Brief: Pictures do not belong in the copy; print every entry exactly as it stands.

Extracted records:
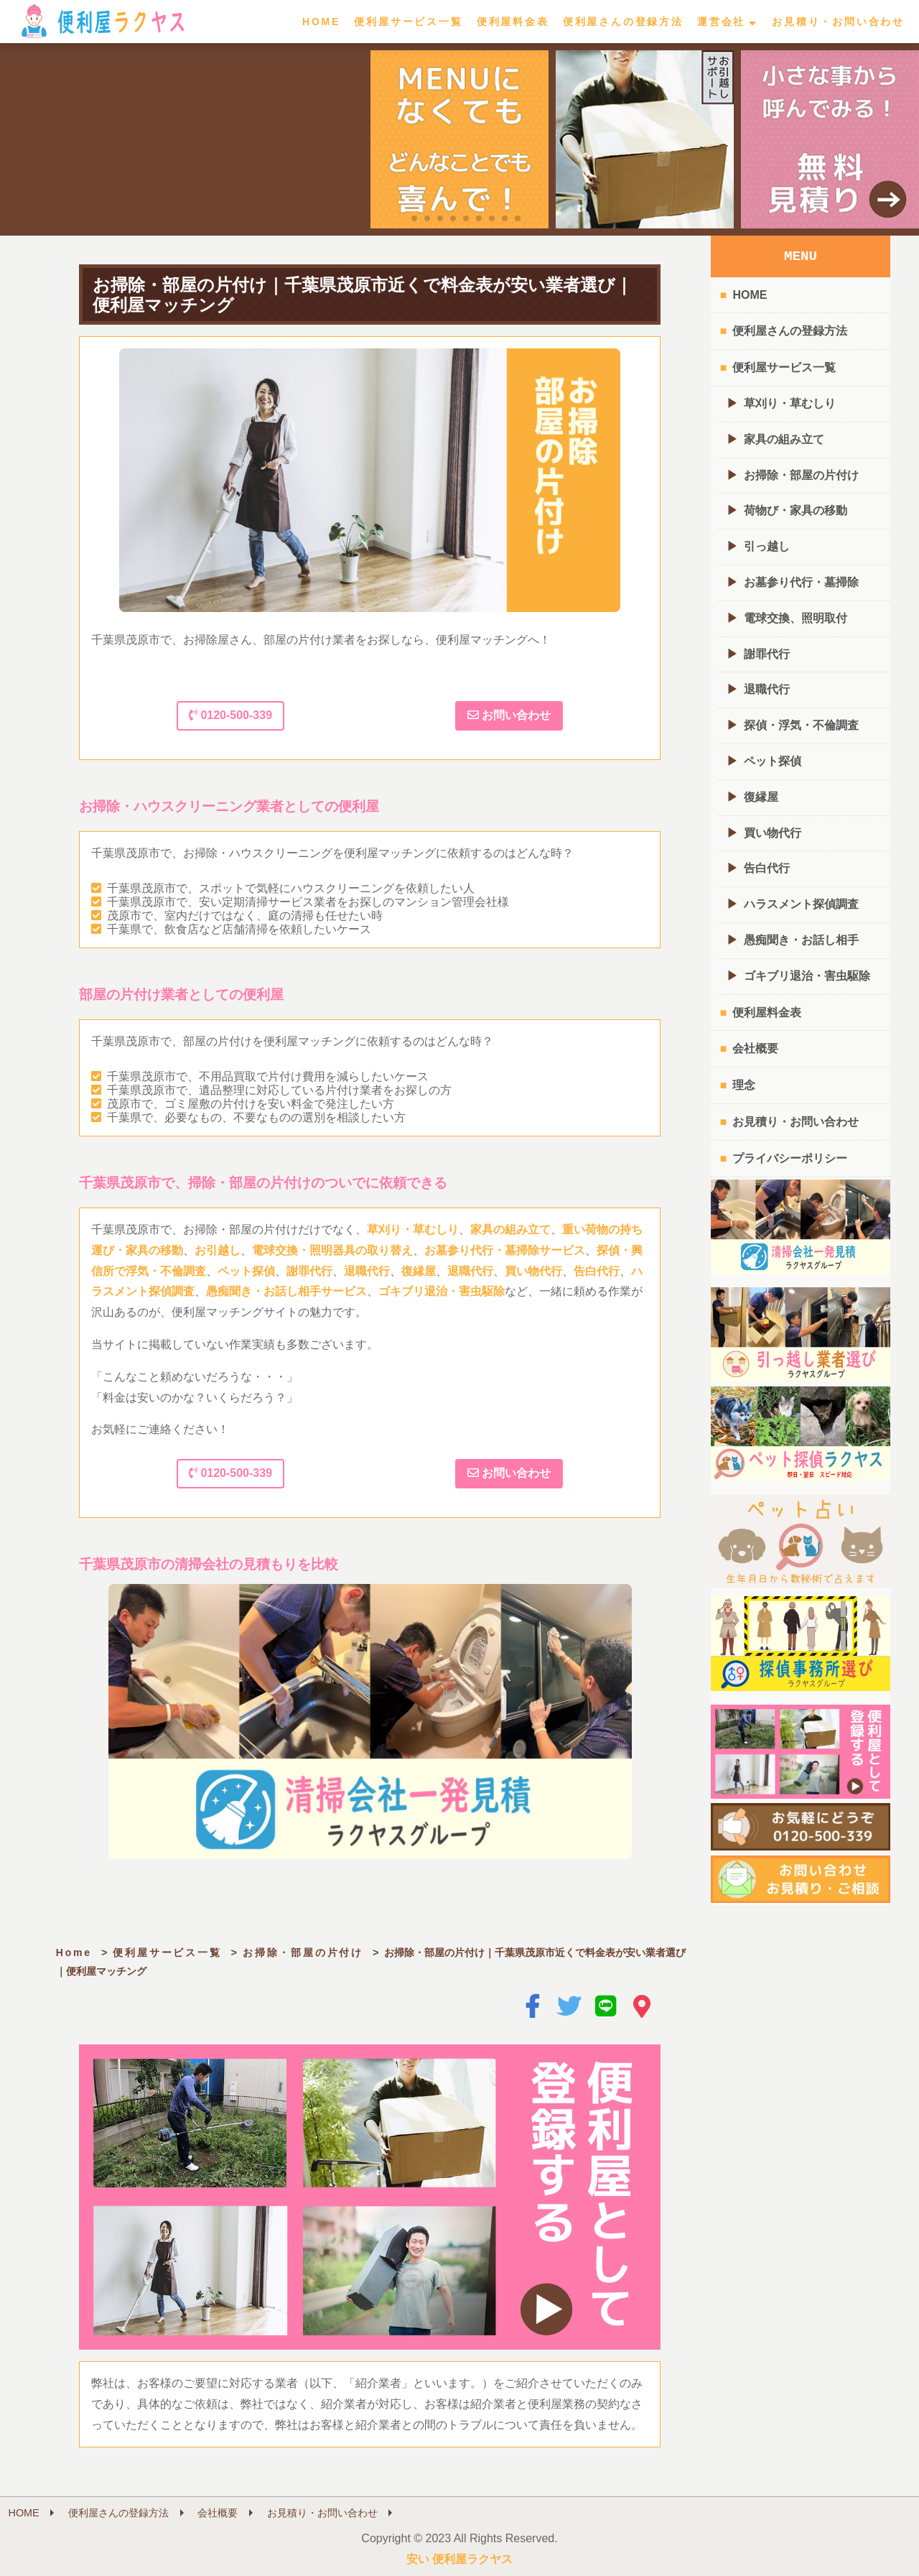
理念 (743, 1085)
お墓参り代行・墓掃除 (801, 582)
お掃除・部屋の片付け (303, 1952)
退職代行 (367, 1271)
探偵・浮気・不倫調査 (801, 725)
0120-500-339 (230, 715)
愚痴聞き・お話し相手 (801, 940)
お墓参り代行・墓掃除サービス (504, 1250)
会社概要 (755, 1048)
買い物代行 (533, 1271)
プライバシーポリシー (789, 1158)
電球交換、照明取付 (795, 618)
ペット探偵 (246, 1271)
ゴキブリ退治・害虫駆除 (441, 1291)
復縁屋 (418, 1271)
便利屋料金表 (513, 21)
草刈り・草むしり (413, 1229)
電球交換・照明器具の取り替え (332, 1250)
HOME (321, 21)
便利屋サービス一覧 (408, 21)
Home (74, 1952)
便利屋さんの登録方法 (623, 21)
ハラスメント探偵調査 (801, 904)
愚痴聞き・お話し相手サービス (286, 1291)
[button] (401, 218)
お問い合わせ (509, 715)
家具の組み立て (510, 1229)
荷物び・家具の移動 (795, 510)
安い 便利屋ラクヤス (459, 2559)
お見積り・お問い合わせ (838, 21)
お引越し (218, 1250)
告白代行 (597, 1271)
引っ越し (767, 546)
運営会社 (721, 21)
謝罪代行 (309, 1271)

Response to the task:
理念 (743, 1085)
お墓参り代行・墓掃除 (801, 582)
お掃除・部屋の片付け (303, 1952)
退職代行 (367, 1271)
探偵・浮気・不倫調査 (801, 725)
0120-500-339 (230, 715)
愚痴聞き・お話し相手 (801, 940)
お墓参り代行・墓掃除サービス (504, 1250)
会社概要 (755, 1048)
買い物代行 (533, 1271)
プライバシーポリシー (789, 1158)
電球交換、照明取付 (795, 618)
ペット探偵 (246, 1271)
ゴキブリ退治・害虫駆除 (441, 1291)
復縁屋 (418, 1271)
便利屋料金表 (513, 21)
草刈り・草むしり (413, 1229)
電球交換・照明器具の取り替え (332, 1250)
HOME (321, 21)
便利屋サービス一覧 (408, 21)
Home (74, 1952)
便利屋さんの登録方法 (623, 21)
ハラスメント探偵調査 (801, 904)
愚痴聞き・お話し相手サービス (286, 1291)
[button] (401, 218)
お問い合わせ (509, 715)
家具の組み立て (510, 1229)
荷物び・家具の移動 (795, 510)
安い 便利屋ラクヤス (459, 2559)
お見積り・お問い合わせ (838, 21)
お引越し (218, 1250)
告白代行 (597, 1271)
引っ越し (767, 546)
運営会社 (721, 21)
謝罪代行 (309, 1271)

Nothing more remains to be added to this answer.